In the spring of 2013, Pouvoir Magique co-founded the "Mawimbi" collective, a project designed to unite African musical heritage with contemporary soundscapes, and released two EPs. Within days of launching their label Musiques de Sphères, the duo's studio was burglarized and a hard drive with six years of painstakingly curated material had vanished. After tracking down demos they shared with friends before their final stages of completion, Clément and Bertrand reconstructed an album of 12 tracks.

Unfinished though they might be, each song is a marvelous thing to behold. Their stunning 2016 single "Eclipse," with its cinematic video, might have been one of the most immediate songs on the record, but it's the pulsing "Chalawan," with its guttural howls, fluttering flute-like passages, and driving, hypnotic beats that truly mesmerizes.

6. Purple Disco Machine - “Body Funk” & “Devil In Me” (TIE)
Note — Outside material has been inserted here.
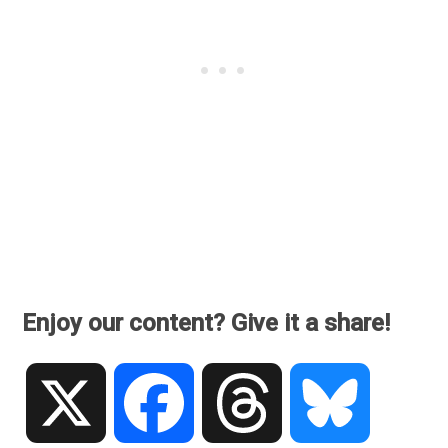
Enjoy our content? Give it a share!
X
Facebook
Threads
Bluesky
Whenever a bevy of guest artists appears on a debut record, it's often best to approach the project with caution. 85% of the time, the collaborative partners either overshadow the proceedings or detract from the vision of the musician whose name is emblazoned across the top of the LP. There are, however, pleasant exceptions to the rule and Tino Piontek's Soulmatic is one of the year's most delightfully cohesive offerings. The Dresden-born Deep Funk innovator, aka Purple Disco Machine, has risen to international status since 2009, releasing one spectacular track and remix after another. It should go without saying that this long-awaited collection, featuring everyone from Kool Keith to Faithless and Boris D'lugosch, is ripe with memorable highlights.
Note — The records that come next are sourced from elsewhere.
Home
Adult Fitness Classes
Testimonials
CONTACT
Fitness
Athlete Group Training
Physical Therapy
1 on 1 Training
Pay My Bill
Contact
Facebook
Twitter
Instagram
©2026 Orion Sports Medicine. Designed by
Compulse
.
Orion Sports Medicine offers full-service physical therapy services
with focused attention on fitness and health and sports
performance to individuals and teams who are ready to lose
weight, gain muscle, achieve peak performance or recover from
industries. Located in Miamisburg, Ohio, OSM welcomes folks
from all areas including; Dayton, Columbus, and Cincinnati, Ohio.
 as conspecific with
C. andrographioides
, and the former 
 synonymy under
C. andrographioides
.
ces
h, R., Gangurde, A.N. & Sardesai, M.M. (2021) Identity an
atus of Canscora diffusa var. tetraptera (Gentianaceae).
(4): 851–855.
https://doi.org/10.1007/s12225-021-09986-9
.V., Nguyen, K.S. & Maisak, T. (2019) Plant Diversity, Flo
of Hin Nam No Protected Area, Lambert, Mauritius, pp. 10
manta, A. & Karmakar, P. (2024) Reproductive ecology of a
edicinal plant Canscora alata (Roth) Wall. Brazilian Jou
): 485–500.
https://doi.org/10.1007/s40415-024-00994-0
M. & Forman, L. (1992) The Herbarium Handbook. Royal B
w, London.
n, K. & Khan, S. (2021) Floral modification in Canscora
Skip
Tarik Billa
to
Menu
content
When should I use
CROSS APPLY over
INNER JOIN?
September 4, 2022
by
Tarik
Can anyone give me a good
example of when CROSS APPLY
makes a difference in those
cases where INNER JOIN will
The saucy, soaring "Mistress" shines a spotlight on the stellar pipes of "UK soul hurricane" Hannah Williams. While it might be a crowning moment within the set, its the strutting discofied "Body Funk", and the album's first single, "Devil In Me", that linger long after the record has stopped spinning. The former track with its camptastic fusion of '80s Sylvester gone 1940s military march, and the latter anthem, a soulful stunner that samples the 1968 Stax hit "Private Number", and features the vocal talents of Duane Harden and Joe Killington, feels like an unearthed classic. Without a doubt, the German DJ's debut is one of the best dance records of the year.